One autocrat down, another two winged

Eight years ago, the media were full of reports on the Arab Spring – the chain of protests and uprisings across the Middle East that threatened so many of the region’s authoritarian regimes, raising hopes that in most cases were to be cruelly disappointed.

At the time, many compared it to the European revolutions of 1848, and so far the comparison has held. By the mid-1850s, those revolutions looked to have been a failure: autocrats were back in power, revolutionaries were in prison or in exile. But in reality the old regimes could never again be the way they were.

Similarly in the Middle East. The old order has not disappeared, and in countries like Egypt and Syria it has staged bloody comebacks. But it has been badly shaken, and the region’s autocrats will never be secure in the possession of power the way most of them felt before 2011.

Witness Algeria. Protests in 2011 against its long-serving president, Abdelaziz Bouteflika, were relatively mild, and in 2014, despite further unrest, he stood again for re-election. I remarked at the time that “If there is any life left in the Arab Spring, Bouteflika is taking a serious risk in defying public opinion.”
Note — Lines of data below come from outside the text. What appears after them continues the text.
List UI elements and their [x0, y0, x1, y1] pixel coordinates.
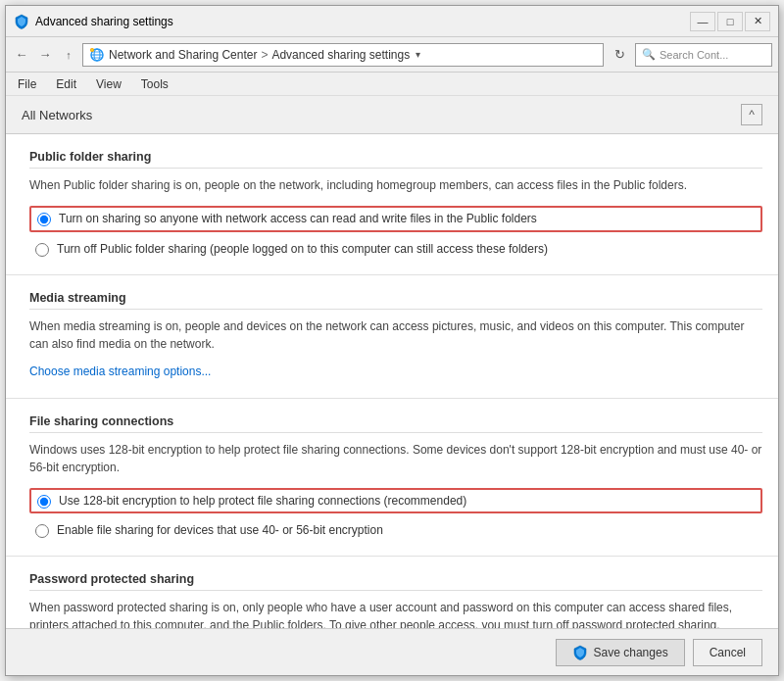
minimize-button[interactable]: — — [690, 12, 715, 31]
media-streaming-description: When media streaming is on, people and d… — [29, 317, 762, 353]
public-off-radio[interactable] — [35, 243, 49, 257]
address-dropdown-arrow[interactable]: ▾ — [414, 49, 422, 60]
encryption-4056-radio[interactable] — [35, 524, 49, 538]
file-sharing-title: File sharing connections — [29, 414, 762, 433]
menu-edit[interactable]: Edit — [48, 75, 84, 93]
back-button[interactable]: ← — [12, 45, 31, 65]
title-bar-title: Advanced sharing settings — [35, 15, 690, 28]
file-sharing-section: File sharing connections Windows uses 12… — [6, 399, 778, 558]
media-streaming-section: Media streaming When media streaming is … — [6, 275, 778, 399]
media-streaming-link[interactable]: Choose media streaming options... — [29, 365, 211, 378]
all-networks-header: All Networks ^ — [6, 96, 778, 134]
window-icon — [14, 14, 29, 29]
save-changes-button[interactable]: Save changes — [556, 639, 685, 666]
search-box[interactable]: 🔍 Search Cont... — [635, 43, 772, 67]
media-streaming-title: Media streaming — [29, 291, 762, 310]
refresh-button[interactable]: ↻ — [608, 43, 631, 67]
close-button[interactable]: ✕ — [745, 12, 770, 31]
title-bar: Advanced sharing settings — □ ✕ — [6, 6, 778, 37]
encryption-4056-option: Enable file sharing for devices that use… — [29, 519, 762, 542]
password-title: Password protected sharing — [29, 572, 762, 591]
save-changes-label: Save changes — [594, 646, 668, 659]
file-sharing-description: Windows uses 128-bit encryption to help … — [29, 441, 762, 476]
password-description: When password protected sharing is on, o… — [29, 599, 762, 628]
public-folder-description: When Public folder sharing is on, people… — [29, 176, 762, 194]
public-off-option: Turn off Public folder sharing (people l… — [29, 238, 762, 261]
search-icon: 🔍 — [642, 48, 656, 61]
address-bar: ← → ↑ Network and Sharing Center > Advan… — [6, 37, 778, 73]
menu-tools[interactable]: Tools — [133, 75, 176, 93]
scroll-content: All Networks ^ Public folder sharing Whe… — [6, 96, 778, 628]
svg-point-6 — [91, 48, 93, 50]
breadcrumb-part2: Advanced sharing settings — [271, 48, 410, 62]
encryption-128-radio[interactable] — [37, 495, 51, 509]
breadcrumb-part1: Network and Sharing Center — [109, 48, 257, 62]
encryption-128-label[interactable]: Use 128-bit encryption to help protect f… — [59, 493, 466, 510]
menu-bar: File Edit View Tools — [6, 73, 778, 96]
public-on-radio[interactable] — [37, 213, 51, 226]
encryption-128-option: Use 128-bit encryption to help protect f… — [29, 488, 762, 514]
public-folder-sharing-section: Public folder sharing When Public folder… — [6, 134, 778, 275]
public-off-label[interactable]: Turn off Public folder sharing (people l… — [57, 241, 548, 258]
main-window: Advanced sharing settings — □ ✕ ← → ↑ Ne… — [5, 5, 779, 676]
public-on-label[interactable]: Turn on sharing so anyone with network a… — [59, 211, 537, 227]
maximize-button[interactable]: □ — [717, 12, 743, 31]
shield-icon — [572, 645, 588, 660]
public-folder-title: Public folder sharing — [29, 150, 762, 169]
chevron-up-icon: ^ — [749, 108, 755, 122]
bottom-bar: Save changes Cancel — [6, 628, 778, 675]
title-bar-controls: — □ ✕ — [690, 12, 770, 31]
password-section: Password protected sharing When password… — [6, 557, 778, 628]
menu-file[interactable]: File — [10, 75, 44, 93]
cancel-button[interactable]: Cancel — [693, 639, 762, 666]
encryption-4056-label[interactable]: Enable file sharing for devices that use… — [57, 522, 383, 539]
all-networks-title: All Networks — [22, 108, 741, 122]
up-button[interactable]: ↑ — [59, 45, 78, 65]
network-icon — [89, 47, 105, 63]
forward-button[interactable]: → — [35, 45, 55, 65]
breadcrumb-sep: > — [261, 48, 268, 62]
content-area: All Networks ^ Public folder sharing Whe… — [6, 96, 778, 628]
address-path[interactable]: Network and Sharing Center > Advanced sh… — [82, 43, 604, 67]
menu-view[interactable]: View — [88, 75, 129, 93]
collapse-button[interactable]: ^ — [741, 104, 762, 125]
search-placeholder: Search Cont... — [660, 49, 728, 61]
public-on-option: Turn on sharing so anyone with network a… — [29, 206, 762, 232]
The fact that he went on to win, supposedly with 81.5% of the vote, seemed to confirm that he and his fellow-autocrats had little to fear. So despite being aged 82 and incapacitated by a stroke, Bouteflika this year announced his intention to run again.

But this time the story changed. Mass protests across the country forced him to back down and announce a plan for his retirement, and then, when they continued, earlier this week produced his resignation.

Whether the military, traditionally the most powerful institution in Algeria (as in much of the region), will allow a fully-fledged transition to democracy remains to be seen. But at least the people of Algeria have shown that they cannot be taken for granted, and that there is a limit to what they will tolerate from their rulers.

Another two autocrats, while still standing, are under serious threat. Sudanese dictator Omar al-Bashir, in power since 1989 and indicted by the International Criminal Court in 2009 for crimes against humanity, has been faced since before Christmas by demonstrations calling for his resignation.

Bashir’s response has been a mixture of repression and concessions; a new government was appointed last month and negotiations promised with the opposition, but continued protests last week were met with tear gas.

It’s unlikely that Bashir would have many scruples about ordering a real crackdown if he thought he could get away with it. He may be biding his time, or he may be looking for a face-saving compromise. But his long-term prospects do not look good.

The third autocrat in trouble is Recep Tayyip Erdoğan in Turkey. Turkey is not an Arab state, but it is intimately connected with the ongoing troubles of its neighbors, particularly Syria, and Erdoğan’s slow but steady stifling of Turkish democracy has proceeded in tandem with the revival of Middle Eastern authoritarianism.

Last weekend, however, that process hit a snag when the opposition made gains in local elections. Based on preliminary results, the opposition Republican People’s Party (CHP) won the mayoralty in both Ankara, the capital, and Istanbul, Turkey’s largest city, as well as several other major towns.

But Istanbul in particular was very close, with a reported margin of about 25,000 votes, and the opposition is clearly worried that Erdoğan will find a way to have it overturned.

If he does, it will be another landmark on the country’s authoritarian road. For now, however, the opposition has been given a big morale boost, with hopes that the steps already taken – including the new constitution of 2017 and Erdoğan’s narrow election victory last year – have not yet done irreparable harm to democracy in Turkey.